3. **The hierarchical model is ready for use on real alignment data**, subject to the $N = 100$ power qualification above. Combined with the recovery analysis ([Report 11](11_hierarchical_parameter_recovery.qmd)) and the healthy HMC geometry under the tightened priors, there are no remaining calibration concerns at $J = 18$, $P = 7$.
::: {.callout-note}
## What would miscalibration look like?
- **Posterior too narrow** ⇒ rank histogram piles up at the extremes (U-shape); ECDF leaves the simultaneous band at both ends.
- **Posterior too wide** ⇒ rank histogram piles up in the middle (inverted-U).
- **Posterior shifted** ⇒ monotone trend from low to high bins; ECDF sits systematically above or below the diagonal.

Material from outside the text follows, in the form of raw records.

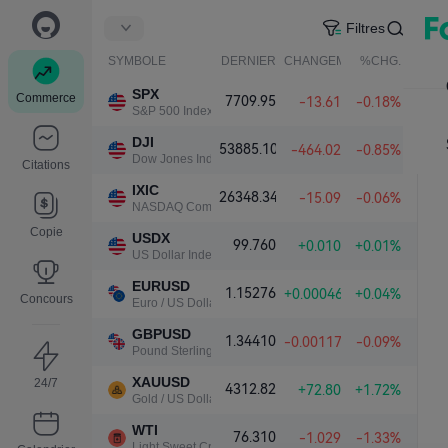
Filtres
SYMBOLE
DERNIER
CHANGEMENT NET.
%CHG.
SPX
Commerce
7709.95
-13.61
-0.18%
S&P 500 Index
DJI
53885.10
-464.02
-0.85%
Dow Jones Industrial Average
Citations
IXIC
26348.34
-15.09
-0.06%
NASDAQ Composite Index
Copie
USDX
99.760
+0.010
+0.01%
US Dollar Index
EURUSD
1.15276
+0.00046
+0.04%
Concours
Euro / US Dollar
GBPUSD
1.34410
-0.00117
-0.09%
Pound Sterling / US Dollar
XAUUSD
24/7
4312.82
+72.80
+1.72%
Gold / US Dollar
WTI
76.310
-1.029
-1.33%
Light Sweet Crude Oil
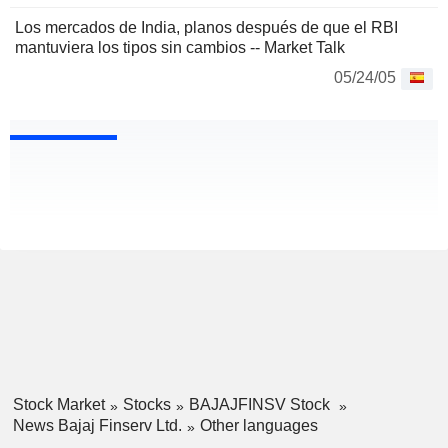
Los mercados de India, planos después de que el RBI
mantuviera los tipos sin cambios -- Market Talk
05/24/05
Stock Market
Stocks
BAJAJFINSV Stock
News Bajaj Finserv Ltd.
Other languages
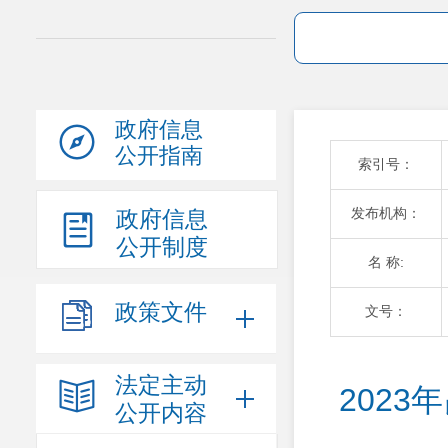
政府信息
公开指南
索引号：
发布机构：
政府信息
公开制度
名 称:
政策文件
文号：
法定主动
202
公开内容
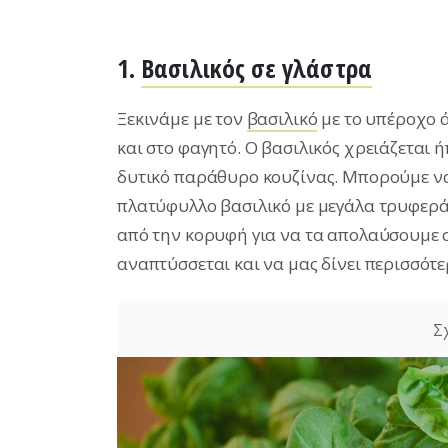
1.
Βασιλικός σε γλάστρα
Ξεκινάμε με τον
βασιλικό
με το υπέροχο 
και στο φαγητό. Ο βασιλικός χρειάζεται 
δυτικό παράθυρο κουζίνας. Μπορούμε να 
πλατύφυλλο βασιλικό με μεγάλα τρυφερά
από την κορυφή για να τα απολαύσουμε σ
αναπτύσσεται και να μας δίνει περισσότε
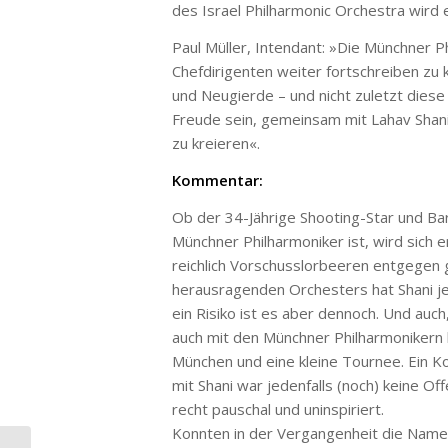
des Israel Philharmonic Orchestra wird e
Paul Müller, Intendant: »Die Münchner Ph
Chefdirigenten weiter fortschreiben zu 
und Neugierde – und nicht zuletzt dies
Freude sein, gemeinsam mit Lahav Shani
zu kreieren«.
Kommentar:
Ob der 34-Jährige Shooting-Star und Bare
Münchner Philharmoniker ist, wird sich 
reichlich Vorschusslorbeeren entgegen g
herausragenden Orchesters hat Shani jed
ein Risiko ist es aber dennoch. Und auch
auch mit den Münchner Philharmonikern ha
München und eine kleine Tournee. Ein 
mit Shani war jedenfalls (noch) keine
recht pauschal und uninspiriert.
Konnten in der Vergangenheit die Namen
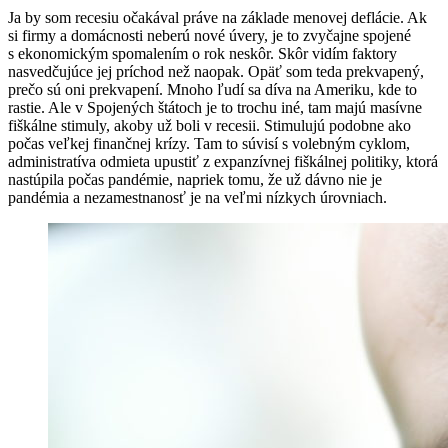
Ja by som recesiu očakával práve na základe menovej deflácie. Ak
si firmy a domácnosti neberú nové úvery, je to zvyčajne spojené
s ekonomickým spomalením o rok neskôr. Skôr vidím faktory
nasvedčujúce jej príchod než naopak. Opäť som teda prekvapený,
prečo sú oni prekvapení. Mnoho ľudí sa díva na Ameriku, kde to
rastie. Ale v Spojených štátoch je to trochu iné, tam majú masívne
fiškálne stimuly, akoby už boli v recesii. Stimulujú podobne ako
počas veľkej finančnej krízy. Tam to súvisí s volebným cyklom,
administratíva odmieta upustiť z expanzívnej fiškálnej politiky, ktorá
nastúpila počas pandémie, napriek tomu, že už dávno nie je
pandémia a nezamestnanosť je na veľmi nízkych úrovniach.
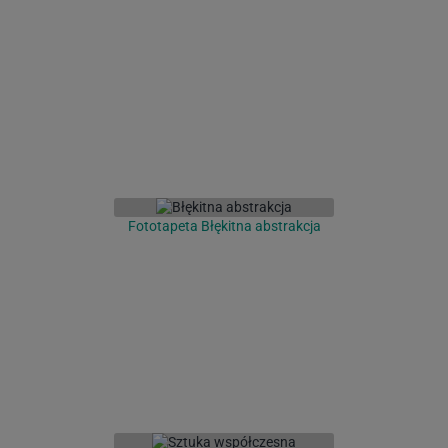
Fototapeta Błękitna abstrakcja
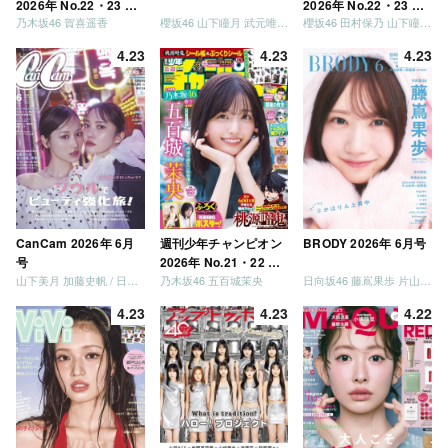
2026年 No.22・23 合
2026年 No.22・23 合
乃木坂46 賀喜遥香
櫻坂46 山下瞳月 武元唯衣 / 乃木坂46 海邉朱莉
櫻坂46 田村保乃 山下瞳月 山川宇衣
併号
併号
4.23
4.23
4.23
CanCam 2026年 6月
週刊少年チャンピオン
BRODY 2026年 6月号
号
2026年 No.21・22 合
山下美月 加藤史帆 / 日向坂46 大野愛実
乃木坂46 五百城茉央
日向坂46 藤嶌果歩 片山紗希 松尾桜 金村美玖 髙橋未来虹
併号
4.23
4.23
4.22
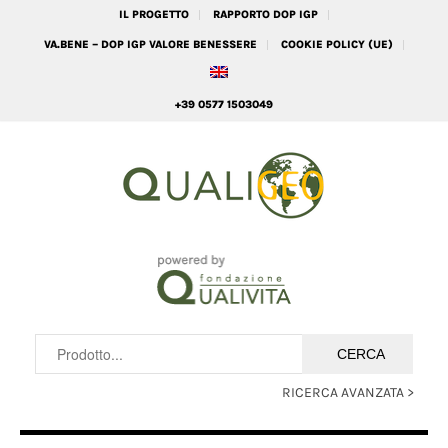
IL PROGETTO
RAPPORTO DOP IGP
VA.BENE – DOP IGP VALORE BENESSERE
COOKIE POLICY (UE)
+39 0577 1503049
RICERCA AVANZATA >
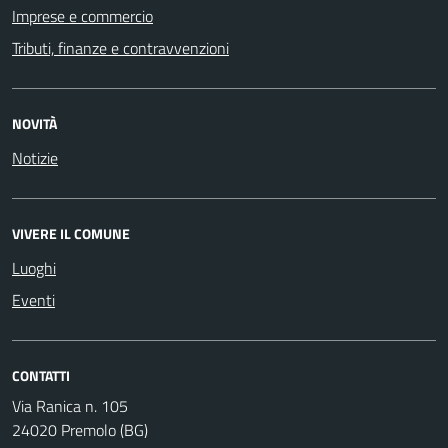
Imprese e commercio
Tributi, finanze e contravvenzioni
NOVITÀ
Notizie
VIVERE IL COMUNE
Luoghi
Eventi
CONTATTI
Via Ranica n. 105
24020 Premolo (BG)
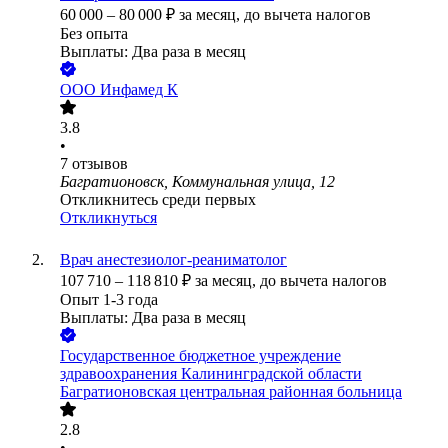
60 000
–
80 000
₽
за месяц,
до вычета налогов
Без опыта
Выплаты: Два раза в месяц
ООО
Инфамед К
3.8
•
7
отзывов
Багратионовск, Коммунальная улица, 12
Откликнитесь среди первых
Откликнуться
Врач анестезиолог-реаниматолог
107 710
–
118 810
₽
за месяц,
до вычета налогов
Опыт 1-3 года
Выплаты: Два раза в месяц
Государственное бюджетное учреждение
здравоохранения Калининградской области
Багратионовская центральная районная больница
2.8
•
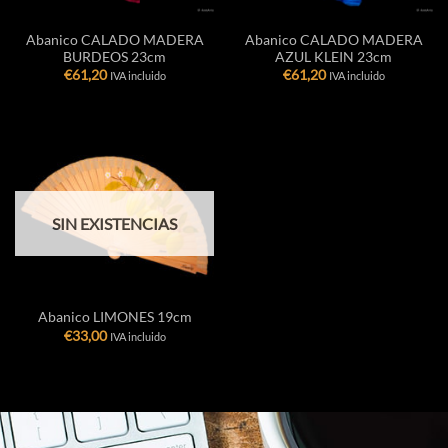
Abanico CALADO MADERA
Abanico CALADO MADERA
BURDEOS 23cm
AZUL KLEIN 23cm
€
61,20
€
61,20
IVA incluido
IVA incluido
SIN EXISTENCIAS
Abanico LIMONES 19cm
€
33,00
IVA incluido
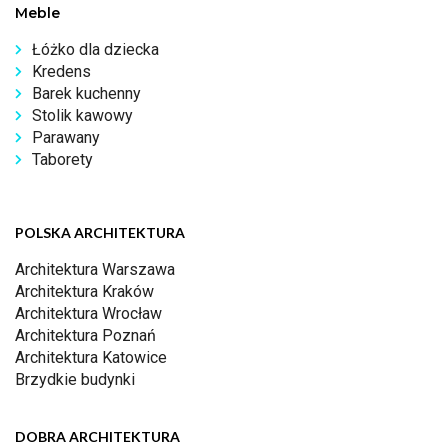
Meble
Łóżko dla dziecka
Kredens
Barek kuchenny
Stolik kawowy
Parawany
Taborety
POLSKA ARCHITEKTURA
Architektura Warszawa
Architektura Kraków
Architektura Wrocław
Architektura Poznań
Architektura Katowice
Brzydkie budynki
DOBRA ARCHITEKTURA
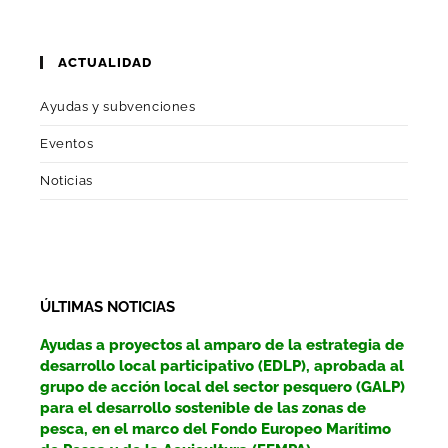
ACTUALIDAD
Ayudas y subvenciones
Eventos
Noticias
ÚLTIMAS NOTICIAS
Ayudas a proyectos al amparo de la estrategia de
desarrollo local participativo (EDLP), aprobada al
grupo de acción local del sector pesquero (GALP)
para el desarrollo sostenible de las zonas de
pesca, en el marco del Fondo Europeo Marítimo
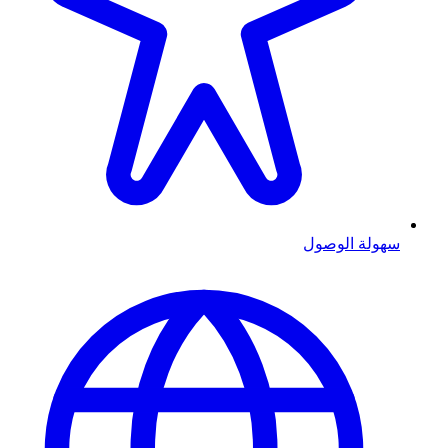
سهولة الوصول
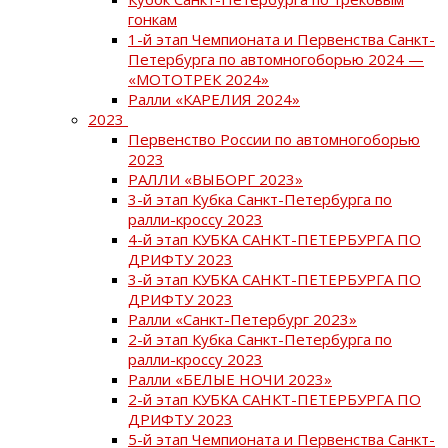
гонкам
1-й этап Чемпионата и Первенства Санкт-
Петербурга по автомногоборью 2024 —
«МОТОТРЕК 2024»
Ралли «КАРЕЛИЯ 2024»
2023
Первенство России по автомногоборью
2023
РАЛЛИ «ВЫБОРГ 2023»
3-й этап Кубка Санкт-Петербурга по
ралли-кроссу 2023
4-й этап КУБКА САНКТ-ПЕТЕРБУРГА ПО
ДРИФТУ 2023
3-й этап КУБКА САНКТ-ПЕТЕРБУРГА ПО
ДРИФТУ 2023
Ралли «Санкт-Петербург 2023»
2-й этап Кубка Санкт-Петербурга по
ралли-кроссу 2023
Ралли «БЕЛЫЕ НОЧИ 2023»
2-й этап КУБКА САНКТ-ПЕТЕРБУРГА ПО
ДРИФТУ 2023
5-й этап Чемпионата и Первенства Санкт-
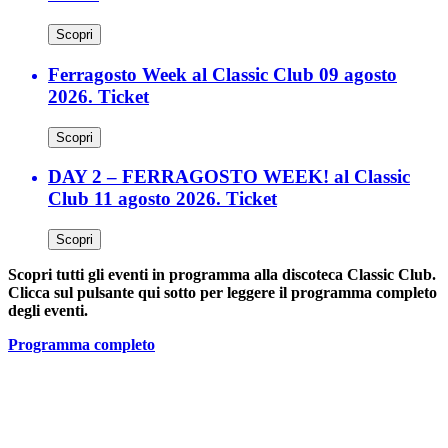
Scopri
Ferragosto Week al Classic Club 09 agosto
2026. Ticket
Scopri
DAY 2 – FERRAGOSTO WEEK! al Classic
Club 11 agosto 2026. Ticket
Scopri
Scopri tutti gli eventi in programma alla discoteca Classic Club.
Clicca sul pulsante qui sotto per leggere il programma completo
degli eventi.
Programma completo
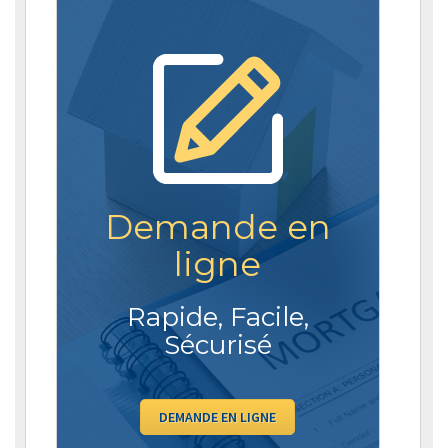
Demande en
ligne
Rapide, Facile,
Sécurisé
DEMANDE EN LIGNE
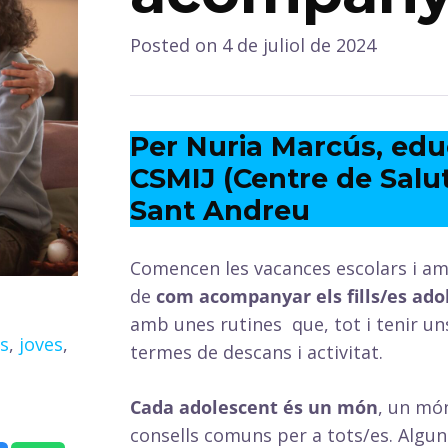
Posted on
4 de juliol de 2024
Per Nuria Marcús, edu
CSMIJ (Centre de Salut 
Sant Andreu
Comencen les vacances escolars i am
de
com acompanyar els fills/es ad
amb unes rutines que, tot i tenir un
es
,
joves
,
termes de descans i activitat.
Cada adolescent és un món
, un món
consells comuns per a tots/es. Alguns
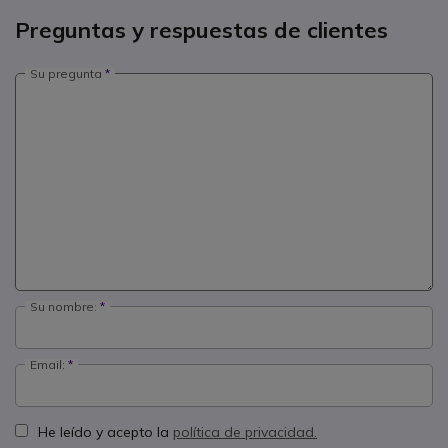
Preguntas y respuestas de clientes
Su pregunta
Su nombre:
Email:
He leído y acepto la
política de privacidad.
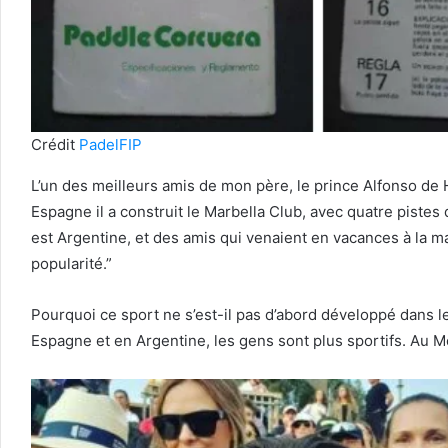
Crédit
PadelFIP
L’un des meilleurs amis de mon père, le prince Alfonso de 
Espagne il a construit le Marbella Club, avec quatre piste
est Argentine, et des amis qui venaient en vacances à la ma
popularité.”
Pourquoi ce sport ne s’est-il pas d’abord développé dans le
Espagne et en Argentine, les gens sont plus sportifs. Au M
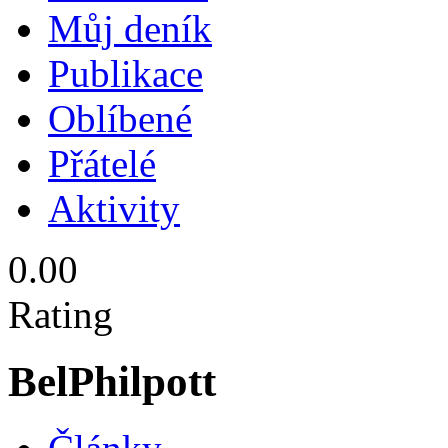
Můj deník
Publikace
Oblíbené
Přátelé
Aktivity
0.00
Rating
BelPhilpott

None of these patterns appear in the `h_m01` diagnostics: all ECDFs oscillate around the diagonal and all rank histograms are visually flat.
:::
::: {.callout-note}
## Provenance and Reproducibility
This report runs `HierarchicalSBC` live on every build (Quarto caches the
result). The same analysis can be reproduced from the command line via
```bash
python scripts/run_hierarchical_sbc.py \
--config configs/h_m01_sbc_config.json
```
Configuration: 100 simulations × 1 chain × 1 000 draws, thin = 3 (333 effective draws), `adapt_delta=0.95`.
:::
```{python}
#| label: cleanup
#| include: false
import shutil
try:
shutil.rmtree(output_dir)
except Exception:
pass
```
## Summary
The hierarchical SBC completes the validation trilogy for `h_m01`:
| Validation step | Result | Report |
|---|---|---|
| Prior predictive is scientifically reasonable | α medians ≈ 12, overall P(SEU-max) ≈ 0.77 | [10](10_hierarchical_prior_analysis.qmd) |
| Parameters are identifiable and recovered | 0.01 % divergences, coverage near nominal | [11](11_hierarchical_parameter_recovery.qmd) |
| Posterior is calibrated | 0 / 29 Bonferroni failures (at $N = 100$ SBC sims) | 12 (this report) |
: Hierarchical validation summary at $J = 18$, $P = 7$. {#tbl-hm01-validation}
With all three checks passed, the hierarchical `h_m01` model can be fit to real alignment-study data with confidence that credible intervals, posterior probabilities, and contrasts between LLM / prompt effects will carry their nominal Bayesian meaning.